- _The records_:
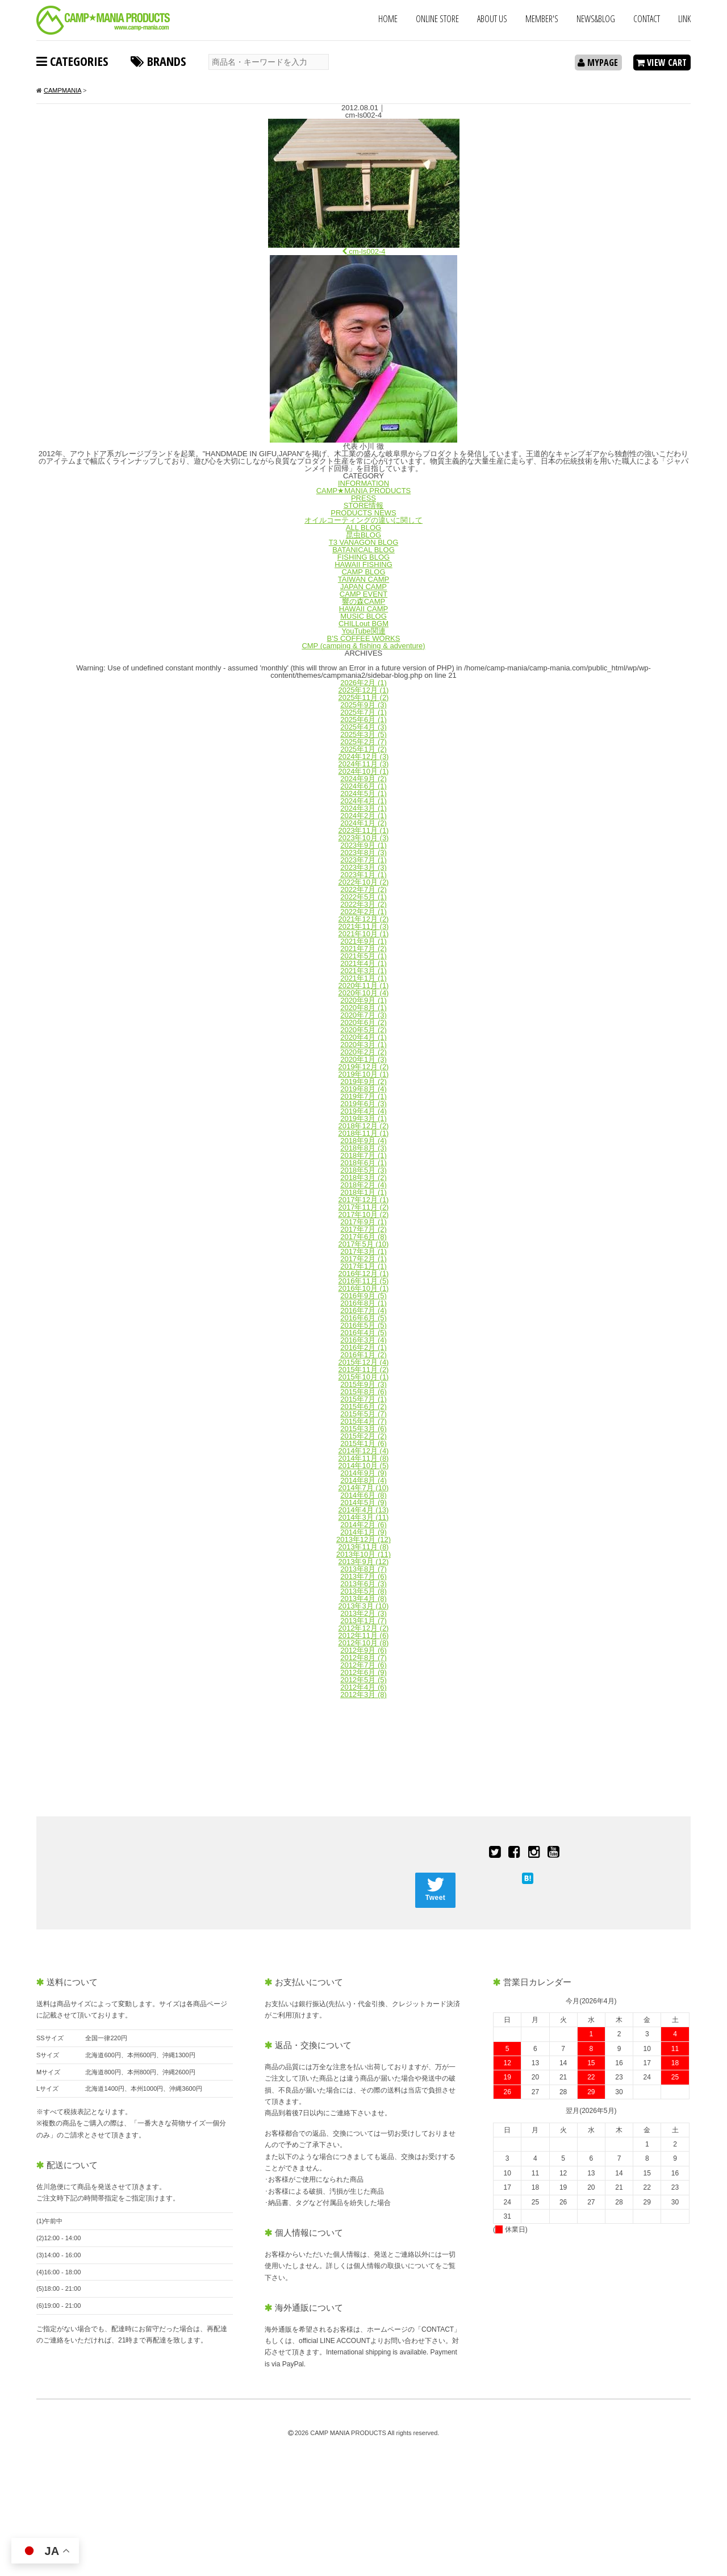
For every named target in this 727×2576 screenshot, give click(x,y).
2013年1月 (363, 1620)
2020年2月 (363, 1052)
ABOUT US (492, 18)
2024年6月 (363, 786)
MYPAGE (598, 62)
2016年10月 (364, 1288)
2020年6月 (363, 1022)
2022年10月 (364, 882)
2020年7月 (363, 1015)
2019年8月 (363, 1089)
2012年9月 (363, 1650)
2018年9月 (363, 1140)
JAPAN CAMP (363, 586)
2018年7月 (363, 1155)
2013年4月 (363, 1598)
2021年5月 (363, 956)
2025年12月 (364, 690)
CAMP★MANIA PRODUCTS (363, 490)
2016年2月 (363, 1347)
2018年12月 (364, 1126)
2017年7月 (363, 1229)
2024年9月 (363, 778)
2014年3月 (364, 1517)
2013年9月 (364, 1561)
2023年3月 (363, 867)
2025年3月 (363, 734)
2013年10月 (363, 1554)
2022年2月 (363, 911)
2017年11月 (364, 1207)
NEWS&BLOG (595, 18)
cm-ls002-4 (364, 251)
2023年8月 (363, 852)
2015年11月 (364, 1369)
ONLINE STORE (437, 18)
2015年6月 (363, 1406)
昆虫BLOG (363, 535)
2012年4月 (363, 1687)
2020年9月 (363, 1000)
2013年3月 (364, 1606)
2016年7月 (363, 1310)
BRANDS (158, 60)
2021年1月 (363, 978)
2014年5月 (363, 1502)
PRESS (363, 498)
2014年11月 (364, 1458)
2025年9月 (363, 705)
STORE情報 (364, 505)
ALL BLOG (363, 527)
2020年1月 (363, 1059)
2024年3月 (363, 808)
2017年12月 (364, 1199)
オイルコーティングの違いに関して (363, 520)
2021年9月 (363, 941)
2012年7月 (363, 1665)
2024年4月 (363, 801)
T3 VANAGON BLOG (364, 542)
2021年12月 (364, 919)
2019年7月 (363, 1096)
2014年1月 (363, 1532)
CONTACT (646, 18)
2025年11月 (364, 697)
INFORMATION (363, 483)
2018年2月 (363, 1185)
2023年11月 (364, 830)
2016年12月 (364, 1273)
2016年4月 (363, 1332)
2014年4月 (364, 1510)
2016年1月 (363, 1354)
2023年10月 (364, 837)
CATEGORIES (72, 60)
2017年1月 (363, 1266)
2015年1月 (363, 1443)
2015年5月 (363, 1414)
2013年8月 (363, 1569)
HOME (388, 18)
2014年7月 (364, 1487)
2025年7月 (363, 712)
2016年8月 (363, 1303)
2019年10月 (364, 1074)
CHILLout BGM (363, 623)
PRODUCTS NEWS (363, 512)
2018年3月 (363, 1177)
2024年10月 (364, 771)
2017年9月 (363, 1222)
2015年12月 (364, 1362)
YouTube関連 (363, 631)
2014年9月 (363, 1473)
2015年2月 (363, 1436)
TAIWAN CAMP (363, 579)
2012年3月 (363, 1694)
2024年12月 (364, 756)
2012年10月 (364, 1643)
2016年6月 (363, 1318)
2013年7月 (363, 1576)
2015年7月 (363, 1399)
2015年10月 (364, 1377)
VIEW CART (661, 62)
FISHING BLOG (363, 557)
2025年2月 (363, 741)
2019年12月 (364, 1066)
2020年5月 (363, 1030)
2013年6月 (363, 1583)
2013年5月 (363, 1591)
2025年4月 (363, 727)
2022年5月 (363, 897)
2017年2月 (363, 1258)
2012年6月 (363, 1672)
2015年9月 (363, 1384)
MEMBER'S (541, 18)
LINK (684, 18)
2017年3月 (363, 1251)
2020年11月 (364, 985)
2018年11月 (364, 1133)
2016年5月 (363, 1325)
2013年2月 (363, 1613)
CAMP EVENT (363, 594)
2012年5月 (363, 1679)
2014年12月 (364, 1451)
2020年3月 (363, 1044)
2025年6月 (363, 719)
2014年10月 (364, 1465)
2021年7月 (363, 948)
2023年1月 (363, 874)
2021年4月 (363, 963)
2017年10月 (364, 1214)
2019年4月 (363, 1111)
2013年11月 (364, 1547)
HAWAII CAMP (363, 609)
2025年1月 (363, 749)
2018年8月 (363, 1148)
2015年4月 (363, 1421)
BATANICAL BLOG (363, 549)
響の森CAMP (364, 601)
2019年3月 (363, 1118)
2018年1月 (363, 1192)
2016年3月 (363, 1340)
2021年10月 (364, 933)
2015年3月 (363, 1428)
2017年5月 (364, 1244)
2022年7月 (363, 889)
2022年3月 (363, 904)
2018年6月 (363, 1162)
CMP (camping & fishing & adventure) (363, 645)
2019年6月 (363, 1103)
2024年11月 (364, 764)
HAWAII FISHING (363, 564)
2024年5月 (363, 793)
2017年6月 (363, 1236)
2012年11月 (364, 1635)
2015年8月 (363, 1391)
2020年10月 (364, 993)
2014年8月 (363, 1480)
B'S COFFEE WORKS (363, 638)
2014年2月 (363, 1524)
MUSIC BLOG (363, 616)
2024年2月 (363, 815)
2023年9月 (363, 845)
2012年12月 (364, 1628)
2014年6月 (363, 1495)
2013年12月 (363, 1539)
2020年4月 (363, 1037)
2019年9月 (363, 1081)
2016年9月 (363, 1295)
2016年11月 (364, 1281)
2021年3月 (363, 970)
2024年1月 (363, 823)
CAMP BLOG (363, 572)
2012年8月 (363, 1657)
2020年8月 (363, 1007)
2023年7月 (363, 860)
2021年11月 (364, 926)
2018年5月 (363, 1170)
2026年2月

---

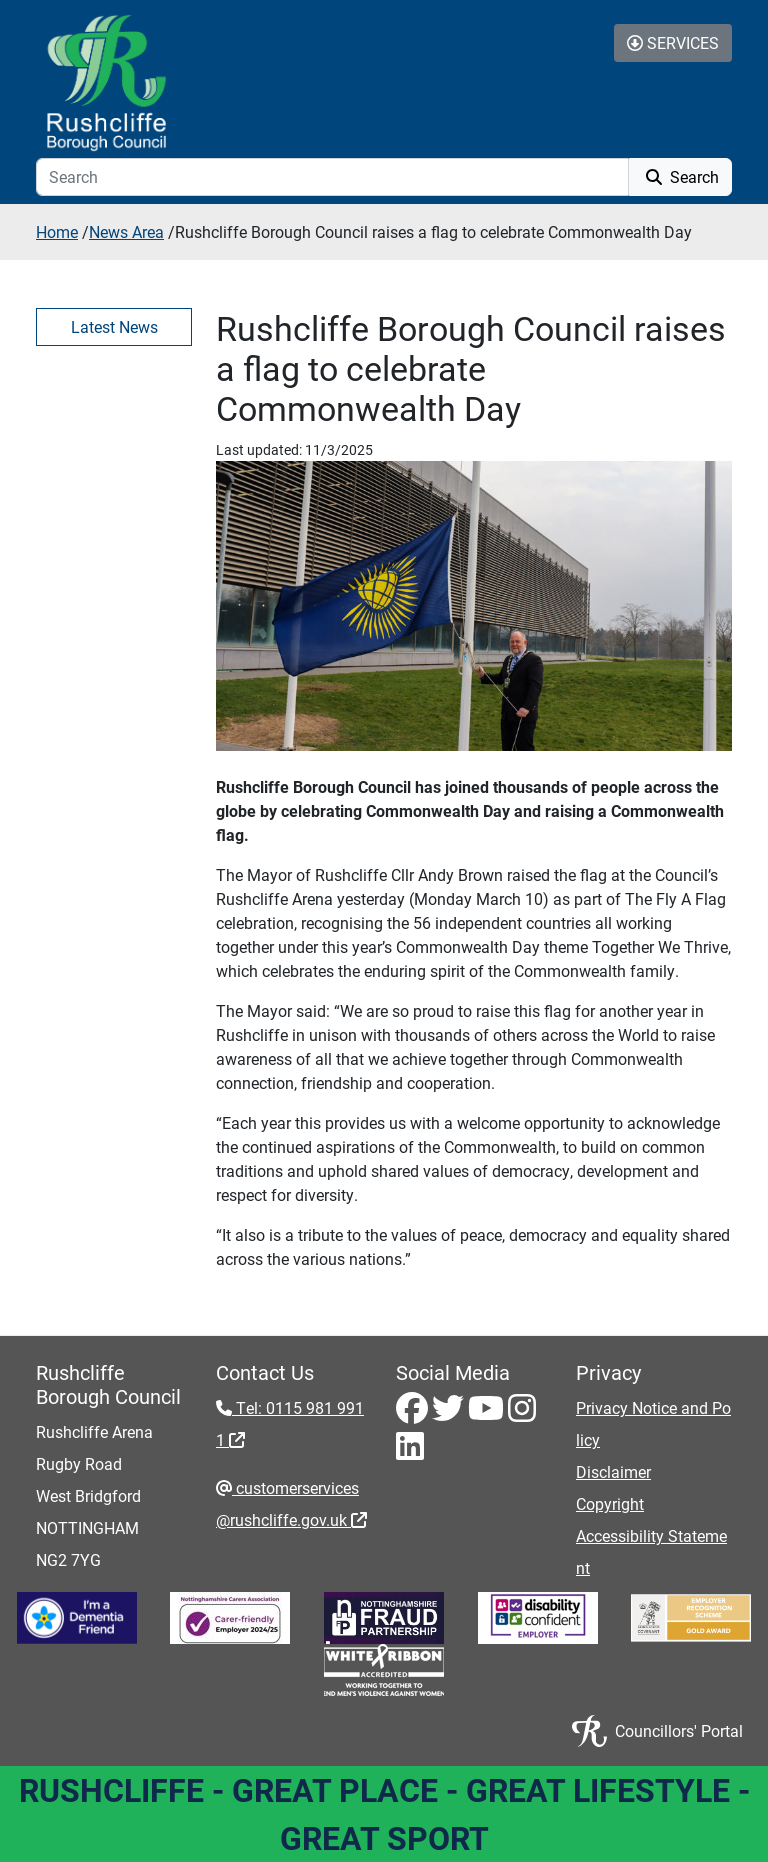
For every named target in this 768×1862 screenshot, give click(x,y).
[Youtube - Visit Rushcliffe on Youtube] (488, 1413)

- _About this task_:
In the data above, retype exactly and only the lines between the one holding "2015年7月 (363, 1399)" and the one holding "2018年6月 (363, 1162)", inclusive.

- _Task output_:
2015年7月 (363, 1399)
2015年10月 (364, 1377)
VIEW CART (661, 62)
FISHING BLOG (363, 557)
2025年2月 (363, 741)
2019年12月 (364, 1066)
2020年5月 (363, 1030)
2013年6月 (363, 1583)
2013年5月 (363, 1591)
2025年4月 (363, 727)
2022年5月 (363, 897)
2017年2月 (363, 1258)
2012年6月 (363, 1672)
2015年9月 (363, 1384)
MEMBER'S (541, 18)
LINK (684, 18)
2017年3月 (363, 1251)
2020年11月 (364, 985)
2018年11月 (364, 1133)
2016年5月 (363, 1325)
2013年2月 (363, 1613)
CAMP EVENT (363, 594)
2012年5月 (363, 1679)
2014年12月 (364, 1451)
2020年3月 (363, 1044)
2025年6月 (363, 719)
2014年10月 (364, 1465)
2021年7月 (363, 948)
2023年1月 (363, 874)
2021年4月 (363, 963)
2017年10月 (364, 1214)
2019年4月 (363, 1111)
2013年11月 (364, 1547)
HAWAII CAMP (363, 609)
2025年1月 (363, 749)
2018年8月 (363, 1148)
2015年4月 (363, 1421)
BATANICAL BLOG (363, 549)
響の森CAMP (364, 601)
2019年3月 (363, 1118)
2018年1月 (363, 1192)
2016年3月 (363, 1340)
2021年10月 (364, 933)
2015年3月 (363, 1428)
2017年5月 (364, 1244)
2022年7月 (363, 889)
2022年3月 (363, 904)
2018年6月 (363, 1162)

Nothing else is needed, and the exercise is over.